Each line from the one containing "lègues du lycée, mais" through the final line of the data below must be repeated exactly.

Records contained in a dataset
::::::::
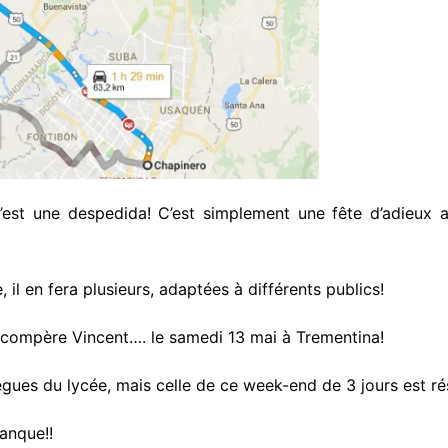
u’est une despedida! C’est simplement une fête d’adieux 
il en fera plusieurs, adaptées à différents publics!
on compère Vincent…. le samedi 13 mai à Trementina!
lègues du lycée, mais celle de ce week-end de 3 jours est ré
tanque!!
::::::::
Written response =
lègues du lycée, mais celle de ce week-end de 3 jours est ré
tanque!!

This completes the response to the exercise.